Work to complete: From the records, pick out and copy each line containing "Biblioteconomia".
********
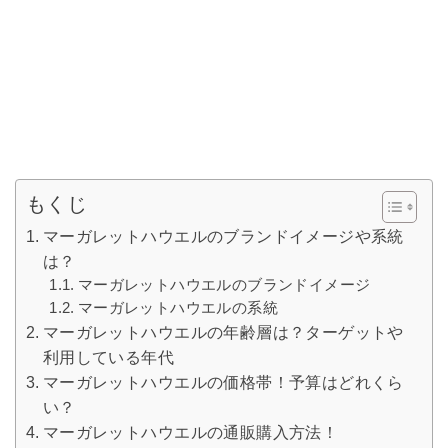
もくじ
マーガレットハウエルのブランドイメージや系統
は？
マーガレットハウエルのブランドイメージ
マーガレットハウエルの系統
マーガレットハウエルの年齢層は？ターゲットや
利用している年代
マーガレットハウエルの価格帯！予算はどれくら
い？
マーガレットハウエルの通販購入方法！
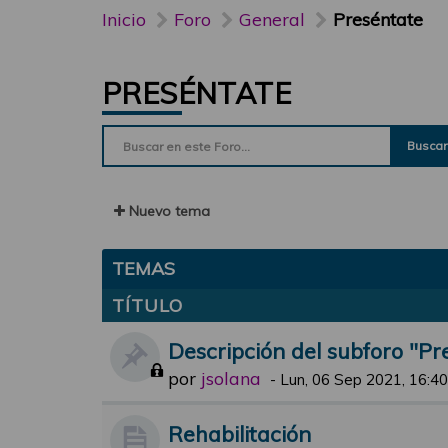
Inicio
Foro
General
Preséntate
PRESÉNTATE
Buscar
Nuevo tema
TEMAS
TÍTULO
Descripción del subforo "Pr
por
jsolana
-
Lun, 06 Sep 2021, 16:40
Rehabilitación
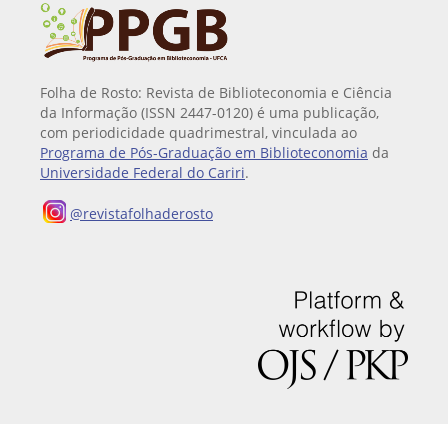
Folha de Rosto: Revista de Biblioteconomia e Ciência
da Informação (ISSN 2447-0120) é uma publicação,
com periodicidade quadrimestral, vinculada ao
Programa de Pós-Graduação em Biblioteconomia
da
Universidade Federal do Cariri
.
@revistafolhaderosto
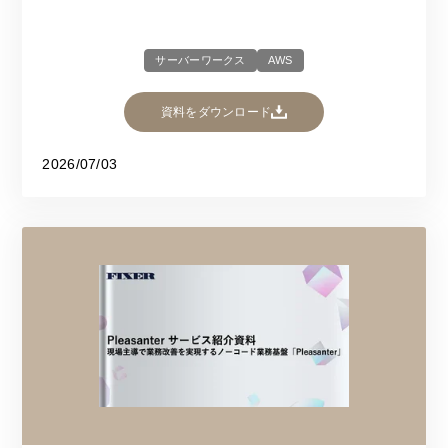
サーバーワークス
AWS
資料をダウンロード
2026/07/03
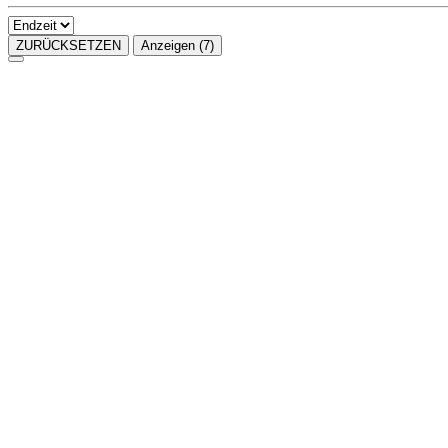
ZURÜCKSETZEN
Anzeigen
(7)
********
Output of the exercise:
Folha de Rosto: Revista de Biblioteconomia e Ciência
Programa de Pós-Graduação em Biblioteconomia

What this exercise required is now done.